*What is needed*
All lines in the material below that hold "VPSPERFECT" should be found and copied.

*Entries supplied*
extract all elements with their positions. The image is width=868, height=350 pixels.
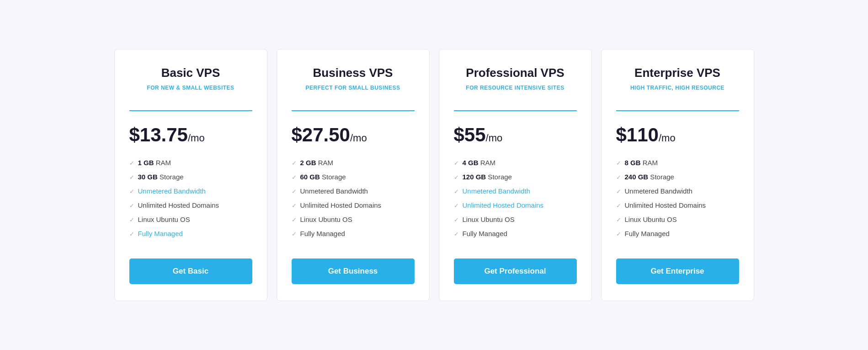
card-subtitle-enterprise: HIGH TRAFFIC, HIGH RESOURCE [616, 85, 739, 91]
card-subtitle-business: PERFECT FOR SMALL BUSINESS [292, 85, 415, 91]
feature-item: ✓Unlimited Hosted Domains [292, 201, 415, 209]
feature-text: Unlimited Hosted Domains [625, 201, 706, 209]
checkmark-icon: ✓ [616, 160, 621, 167]
feature-text: Unmetered Bandwidth [138, 187, 206, 195]
feature-item: ✓Unlimited Hosted Domains [616, 201, 739, 209]
card-price-professional: $55/mo [454, 124, 577, 146]
card-divider-business [292, 110, 415, 111]
feature-text: Fully Managed [463, 230, 507, 237]
feature-item: ✓120 GB Storage [454, 173, 577, 181]
feature-text: Linux Ubuntu OS [625, 215, 677, 223]
feature-item: ✓Unlimited Hosted Domains [454, 201, 577, 209]
checkmark-icon: ✓ [129, 174, 134, 181]
feature-text: Fully Managed [625, 230, 670, 237]
checkmark-icon: ✓ [292, 202, 297, 209]
feature-item: ✓1 GB RAM [129, 159, 252, 167]
checkmark-icon: ✓ [454, 188, 459, 195]
card-subtitle-basic: FOR NEW & SMALL WEBSITES [129, 85, 252, 91]
feature-text: Fully Managed [138, 230, 183, 237]
checkmark-icon: ✓ [616, 202, 621, 209]
checkmark-icon: ✓ [454, 160, 459, 167]
feature-text: Unmetered Bandwidth [300, 187, 368, 195]
feature-item: ✓30 GB Storage [129, 173, 252, 181]
card-divider-basic [129, 110, 252, 111]
pricing-card-professional: Professional VPSFOR RESOURCE INTENSIVE S… [439, 49, 592, 301]
checkmark-icon: ✓ [129, 202, 134, 209]
pricing-card-enterprise: Enterprise VPSHIGH TRAFFIC, HIGH RESOURC… [601, 49, 754, 301]
feature-item: ✓Fully Managed [292, 230, 415, 237]
checkmark-icon: ✓ [129, 188, 134, 195]
features-list-business: ✓2 GB RAM✓60 GB Storage✓Unmetered Bandwi… [292, 159, 415, 244]
checkmark-icon: ✓ [616, 174, 621, 181]
checkmark-icon: ✓ [292, 188, 297, 195]
feature-item: ✓Linux Ubuntu OS [454, 215, 577, 223]
checkmark-icon: ✓ [616, 216, 621, 223]
card-price-enterprise: $110/mo [616, 124, 739, 146]
checkmark-icon: ✓ [292, 231, 297, 237]
features-list-professional: ✓4 GB RAM✓120 GB Storage✓Unmetered Bandw… [454, 159, 577, 244]
pricing-container: Basic VPSFOR NEW & SMALL WEBSITES$13.75/… [114, 49, 754, 301]
pricing-card-basic: Basic VPSFOR NEW & SMALL WEBSITES$13.75/… [114, 49, 267, 301]
card-header-professional: Professional VPSFOR RESOURCE INTENSIVE S… [454, 66, 577, 99]
checkmark-icon: ✓ [129, 216, 134, 223]
feature-item: ✓8 GB RAM [616, 159, 739, 167]
checkmark-icon: ✓ [129, 231, 134, 237]
checkmark-icon: ✓ [454, 231, 459, 237]
feature-text: 240 GB Storage [625, 173, 674, 181]
cta-button-basic[interactable]: Get Basic [129, 258, 252, 284]
checkmark-icon: ✓ [454, 174, 459, 181]
feature-text: 60 GB Storage [300, 173, 346, 181]
feature-item: ✓Unmetered Bandwidth [292, 187, 415, 195]
features-list-enterprise: ✓8 GB RAM✓240 GB Storage✓Unmetered Bandw… [616, 159, 739, 244]
feature-text: 4 GB RAM [463, 159, 496, 167]
feature-item: ✓2 GB RAM [292, 159, 415, 167]
feature-text: Unlimited Hosted Domains [138, 201, 219, 209]
checkmark-icon: ✓ [454, 202, 459, 209]
feature-item: ✓Unlimited Hosted Domains [129, 201, 252, 209]
card-title-professional: Professional VPS [454, 66, 577, 80]
feature-item: ✓240 GB Storage [616, 173, 739, 181]
feature-text: Unmetered Bandwidth [625, 187, 692, 195]
cta-button-enterprise[interactable]: Get Enterprise [616, 258, 739, 284]
feature-text: 30 GB Storage [138, 173, 184, 181]
features-list-basic: ✓1 GB RAM✓30 GB Storage✓Unmetered Bandwi… [129, 159, 252, 244]
card-price-business: $27.50/mo [292, 124, 415, 146]
checkmark-icon: ✓ [454, 216, 459, 223]
feature-text: Linux Ubuntu OS [463, 215, 515, 223]
feature-text: Unmetered Bandwidth [463, 187, 530, 195]
feature-item: ✓4 GB RAM [454, 159, 577, 167]
checkmark-icon: ✓ [292, 160, 297, 167]
card-header-business: Business VPSPERFECT FOR SMALL BUSINESS [292, 66, 415, 99]
feature-item: ✓Unmetered Bandwidth [454, 187, 577, 195]
feature-item: ✓Fully Managed [616, 230, 739, 237]
feature-item: ✓Unmetered Bandwidth [129, 187, 252, 195]
checkmark-icon: ✓ [292, 174, 297, 181]
feature-text: 120 GB Storage [463, 173, 512, 181]
feature-item: ✓Linux Ubuntu OS [616, 215, 739, 223]
pricing-card-business: Business VPSPERFECT FOR SMALL BUSINESS$2… [277, 49, 430, 301]
cta-button-professional[interactable]: Get Professional [454, 258, 577, 284]
card-divider-professional [454, 110, 577, 111]
checkmark-icon: ✓ [616, 188, 621, 195]
feature-text: 8 GB RAM [625, 159, 658, 167]
card-header-basic: Basic VPSFOR NEW & SMALL WEBSITES [129, 66, 252, 99]
feature-text: Linux Ubuntu OS [300, 215, 352, 223]
card-price-basic: $13.75/mo [129, 124, 252, 146]
checkmark-icon: ✓ [292, 216, 297, 223]
feature-item: ✓60 GB Storage [292, 173, 415, 181]
card-divider-enterprise [616, 110, 739, 111]
feature-text: Linux Ubuntu OS [138, 215, 190, 223]
feature-text: 2 GB RAM [300, 159, 334, 167]
feature-item: ✓Unmetered Bandwidth [616, 187, 739, 195]
feature-text: Unlimited Hosted Domains [300, 201, 382, 209]
card-title-enterprise: Enterprise VPS [616, 66, 739, 80]
card-title-basic: Basic VPS [129, 66, 252, 80]
feature-item: ✓Linux Ubuntu OS [292, 215, 415, 223]
feature-item: ✓Linux Ubuntu OS [129, 215, 252, 223]
feature-item: ✓Fully Managed [129, 230, 252, 237]
feature-text: Unlimited Hosted Domains [463, 201, 544, 209]
feature-text: Fully Managed [300, 230, 345, 237]
checkmark-icon: ✓ [129, 160, 134, 167]
feature-item: ✓Fully Managed [454, 230, 577, 237]
cta-button-business[interactable]: Get Business [292, 258, 415, 284]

*Worked solution*
card-header-business: Business VPSPERFECT FOR SMALL BUSINESS [292, 66, 415, 99]
pricing-card-business: Business VPSPERFECT FOR SMALL BUSINESS$2… [277, 49, 430, 301]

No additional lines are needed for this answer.